# [Action item]
Find every line in the records that holds the string "سنسورهای". Copy each one.

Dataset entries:
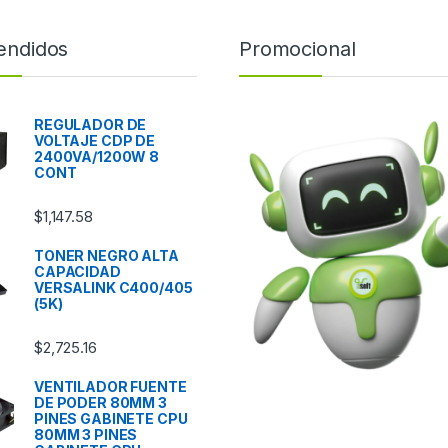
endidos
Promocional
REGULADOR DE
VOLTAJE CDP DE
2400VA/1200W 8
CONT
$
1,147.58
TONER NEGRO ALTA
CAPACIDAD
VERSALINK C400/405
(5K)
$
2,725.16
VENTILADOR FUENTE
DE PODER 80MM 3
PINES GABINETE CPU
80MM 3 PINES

---

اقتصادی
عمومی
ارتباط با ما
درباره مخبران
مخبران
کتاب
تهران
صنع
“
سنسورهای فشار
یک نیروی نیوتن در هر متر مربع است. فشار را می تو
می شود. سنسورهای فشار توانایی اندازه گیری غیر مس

==

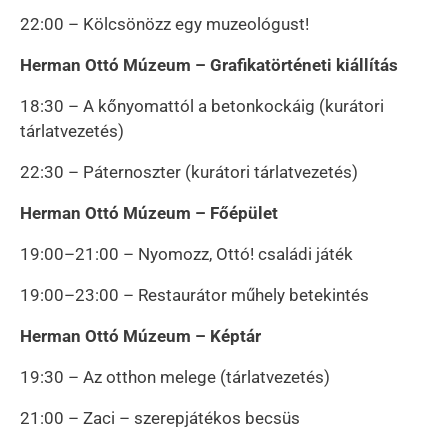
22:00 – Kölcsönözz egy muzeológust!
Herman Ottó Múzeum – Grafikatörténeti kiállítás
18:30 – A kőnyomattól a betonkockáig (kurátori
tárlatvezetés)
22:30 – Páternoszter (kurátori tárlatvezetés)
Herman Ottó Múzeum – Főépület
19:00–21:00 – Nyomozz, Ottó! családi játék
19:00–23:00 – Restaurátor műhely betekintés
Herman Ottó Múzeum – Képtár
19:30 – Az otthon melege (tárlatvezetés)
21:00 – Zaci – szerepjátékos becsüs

# [Expected answer]
سنسورهای فشار
می شود. سنسورهای فشار توانایی اندازه گیری غیر مس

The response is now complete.